During the night I was on the prowl around town with one of my friends off my social networking site – a woman probably about 15 years older than me and she was behaving like a kid of 8 and it was most embarrassing. We ended up in a luxury hotel with another group of people and we ordered coffee, which took about an hour to arrive.

I was told that we would be restarting work at 10:30 as the car’s owner had to go to Montlucon for half an hour. So it was 12:30 when he turned up – I thought that 10:30 was rather optimistic.

And we made steady progress too – head torqued down, timing belt fitted and covers fitted, fan belt fitted, turbo coupled up, engine mounting fitted and a pile of other stuff done too. And then we ran aground on the injector seals.

After we finished, with the water in the solar shower at 40°C, I had a gorgeous shower.

I might have another one tomorrow too!

Tuesday 4th August 2015 – AS YOU MIGHT HAVE GUESSED …

… seeing as how we have been working on this Hyundai today, we’ve had 29.5mm of rain today.

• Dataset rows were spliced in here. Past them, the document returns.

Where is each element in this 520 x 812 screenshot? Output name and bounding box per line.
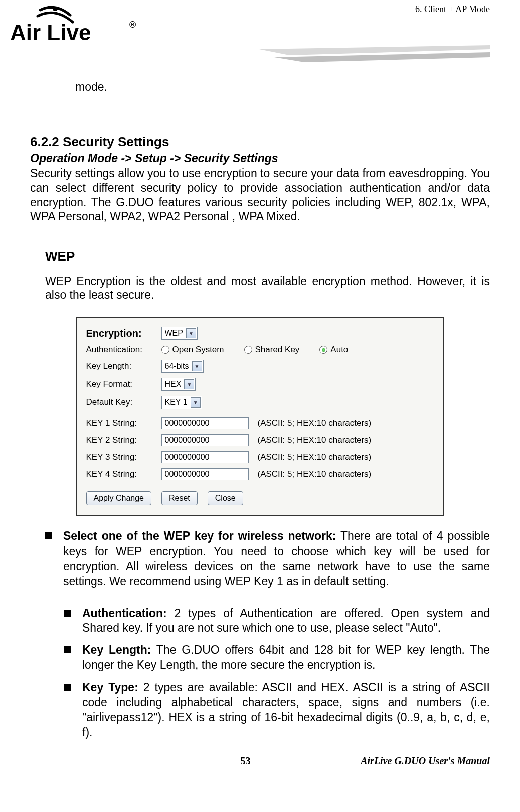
wep-intro: WEP Encryption is the oldest and most av… — [45, 275, 490, 302]
key2-hint: (ASCII: 5; HEX:10 characters) — [258, 435, 372, 445]
key1-label: KEY 1 String: — [86, 418, 161, 428]
encryption-value: WEP — [165, 329, 183, 338]
chapter-reference: 6. Client + AP Mode — [415, 4, 490, 15]
apply-change-button[interactable]: Apply Change — [86, 491, 152, 505]
chevron-down-icon: ▼ — [192, 361, 202, 371]
svg-text:Air Live: Air Live — [10, 20, 91, 45]
wep-settings-dialog: Encryption: WEP ▼ Authentication: Open S… — [76, 317, 444, 516]
square-bullet-icon — [64, 646, 71, 653]
square-bullet-icon — [64, 684, 71, 691]
reset-button[interactable]: Reset — [161, 491, 198, 505]
bullet-label: Select one of the WEP key for wireless n… — [63, 529, 336, 543]
authentication-label: Authentication: — [86, 345, 161, 355]
key2-input[interactable]: 0000000000 — [161, 434, 249, 446]
list-item: Key Length: The G.DUO offers 64bit and 1… — [30, 643, 490, 673]
key-format-value: HEX — [165, 380, 182, 389]
auth-shared-label: Shared Key — [255, 345, 300, 355]
manual-title: AirLive G.DUO User's Manual — [361, 755, 490, 767]
close-button[interactable]: Close — [208, 491, 243, 505]
square-bullet-icon — [64, 610, 71, 617]
chevron-down-icon: ▼ — [184, 379, 194, 389]
square-bullet-icon — [45, 532, 52, 539]
list-item: Select one of the WEP key for wireless n… — [30, 529, 490, 589]
key-length-value: 64-bits — [165, 362, 189, 371]
key3-label: KEY 3 String: — [86, 452, 161, 462]
key-format-select[interactable]: HEX ▼ — [161, 378, 196, 391]
default-key-select[interactable]: KEY 1 ▼ — [161, 396, 202, 409]
chevron-down-icon: ▼ — [191, 397, 201, 408]
bullet-text: 2 types are available: ASCII and HEX. AS… — [82, 681, 490, 739]
encryption-label: Encryption: — [86, 328, 161, 339]
section-paragraph: Security settings allow you to use encry… — [30, 166, 490, 224]
key1-hint: (ASCII: 5; HEX:10 characters) — [258, 418, 372, 428]
section-heading: 6.2.2 Security Settings — [30, 134, 490, 150]
breadcrumb: Operation Mode -> Setup -> Security Sett… — [30, 152, 490, 165]
radio-checked-icon — [319, 346, 327, 354]
default-key-label: Default Key: — [86, 397, 161, 408]
auth-open-label: Open System — [172, 345, 224, 355]
radio-icon — [161, 346, 169, 354]
default-key-value: KEY 1 — [165, 398, 188, 407]
bullet-label: Key Type: — [82, 681, 138, 694]
airlive-logo-icon: Air Live ® — [10, 5, 150, 50]
svg-text:®: ® — [129, 20, 136, 30]
radio-icon — [244, 346, 252, 354]
page: 6. Client + AP Mode Air Live ® mode. 6.2… — [0, 0, 520, 782]
encryption-select[interactable]: WEP ▼ — [161, 327, 198, 340]
key-length-select[interactable]: 64-bits ▼ — [161, 360, 204, 373]
bullet-list: Select one of the WEP key for wireless n… — [30, 529, 490, 740]
key4-input[interactable]: 0000000000 — [161, 468, 249, 480]
key4-label: KEY 4 String: — [86, 469, 161, 479]
key1-input[interactable]: 0000000000 — [161, 417, 249, 429]
chevron-down-icon: ▼ — [186, 328, 196, 338]
list-item: Key Type: 2 types are available: ASCII a… — [30, 680, 490, 740]
key-format-label: Key Format: — [86, 379, 161, 389]
auth-auto-radio[interactable]: Auto — [319, 345, 348, 355]
bullet-label: Authentication: — [82, 607, 167, 620]
page-number: 53 — [130, 755, 361, 767]
auth-open-system-radio[interactable]: Open System — [161, 345, 224, 355]
key4-hint: (ASCII: 5; HEX:10 characters) — [258, 469, 372, 479]
key-length-label: Key Length: — [86, 361, 161, 371]
auth-auto-label: Auto — [330, 345, 348, 355]
header-divider — [259, 45, 490, 65]
list-item: Authentication: 2 types of Authenticatio… — [30, 606, 490, 636]
key3-hint: (ASCII: 5; HEX:10 characters) — [258, 452, 372, 462]
key2-label: KEY 2 String: — [86, 435, 161, 445]
wep-heading: WEP — [45, 249, 490, 264]
continued-text: mode. — [75, 80, 490, 94]
page-footer: 53 AirLive G.DUO User's Manual — [30, 755, 490, 767]
svg-point-0 — [53, 7, 58, 11]
key3-input[interactable]: 0000000000 — [161, 451, 249, 463]
auth-shared-key-radio[interactable]: Shared Key — [244, 345, 300, 355]
bullet-label: Key Length: — [82, 643, 151, 656]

Luckily most of it fell during the night but there was still sufficient falling down to postpone our start until 11:00.

So Rob came round and brought back the cylinder head and I finished dismantling it – using a hammer and chisel on the reluctant nuts. Luckily, it’s all standard metric threads so I soon found all of the bolts that we needed.

But the cylinder head is as bad as the bores, and I’ve come to the conclusion that it’s impact damage, maybe a broken piston ring and that would explain the slack in the bore. It’s not a broken timing belt because there’s little damage to the valves and stems, which is what you exepct in that case. But whatever way you look at this, it’s ruined.

With the cylinder head being dismantled, it went on comparatively easily and the manifold was much less of a struggle than I was expecting. I got 9 of the 10 bolts onto the manifold at the cylinder head, but everything else is properly bolted up, which is a surprise. The bracket that caused us all of our problems the other day – that was a 2-minute job to reattach it. New nuts made all of the difference. The old ones were cheap and nasty, clearly not made to be taken off once they’ve been fitted. I could tighten up to infinity the new nuts using the open end of a spanner. With the previous nuts, even a 6-sided socket would just round them off.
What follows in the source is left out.